Friday, Feb 9, 2018 7 – 9 pm

Northwestern University
40 Arts Circle Dr.
Evanston, IL 60201

Over nearly 50 years, German documentary filmmaker and essayist Harun Farocki (1944-2014) created more than 100 bold, playful, and cerebral films, videos, and installations. His astute and brilliant observations of the contradictions of German society, politics, and economics, and how these national issues are situated in a global context, quickly distinguished him as a unique and passionate critical voice in world cinema. The first program of the series, Europe is Burning, features several of Farocki’s earliest films, made at a time when his work was at its most overtly political.

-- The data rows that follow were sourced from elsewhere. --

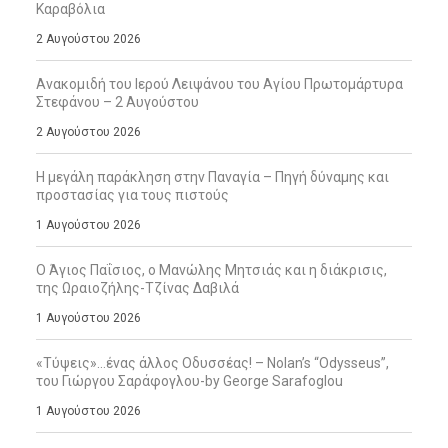
Καραβόλια
2 Αυγούστου 2026
Ανακομιδή του Ιερού Λειψάνου του Αγίου Πρωτομάρτυρα
Στεφάνου – 2 Αυγούστου
2 Αυγούστου 2026
Η μεγάλη παράκληση στην Παναγία – Πηγή δύναμης και
προστασίας για τους πιστούς
1 Αυγούστου 2026
Ο Άγιος Παΐσιος, ο Μανώλης Μητσιάς και η διάκρισις,
της Ωραιοζήλης-Τζίνας Δαβιλά
1 Αυγούστου 2026
«Τύψεις»…ένας άλλος Οδυσσέας! – Nolan’s “Odysseus”,
του Γιώργου Σαράφογλου-by George Sarafoglou
1 Αυγούστου 2026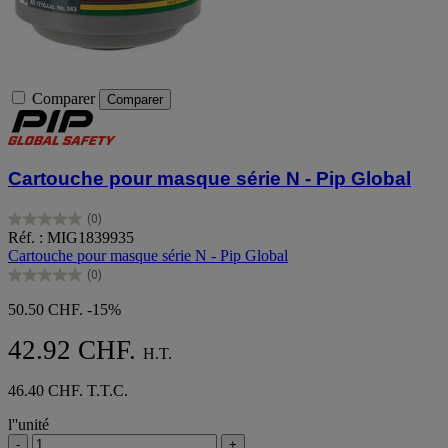
Comparer
Comparer
Cartouche pour masque série N - Pip Global
(0)
0.0
Réf. : MIG1839935
sur
Cartouche pour masque série N - Pip Global
5
(0)
étoiles.
0.0
sur
50.50 CHF.
-15%
5
étoiles.
42.92 CHF.
H.T.
46.40 CHF. T.T.C.
l''unité
-
+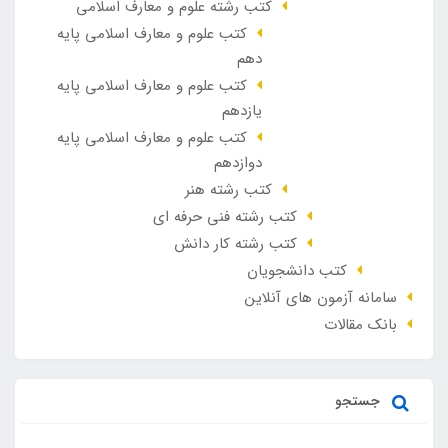
کتب رشته علوم و معارف اسلامی
کتب علوم و معارف اسلامی پایه
دهم
کتب علوم و معارف اسلامی پایه
یازدهم
کتب علوم و معارف اسلامی پایه
دوازدهم
کتب رشته هنر
کتب رشته فنی حرفه ای
کتب رشته کار دانش
کتب دانشجویان
سامانه آزمون های آنلاین
بانک مقالات
جستجو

The Words of the Chairman (1967) is an agit-prop “commercial” that demonstrates how words can be weapons as it skewers the Shah of Iran and his wife, who are presented as cartoonish figures. Their Newspapers (1968) grew out of the student protests against the Springer press group, whose newspapers were being criticized for their bias. White Christmas (1968) uses the iconic Bing Crosby song in a denunciation of the Vietnam War. One of Farocki’s most celebrated films and a masterpiece of essay filmmaking, Inextinguishable Fire (1969) concerns the manufacture of napalm, issues of labor and accountability, and the social, political, and corporate structures that normalize the horrors of war.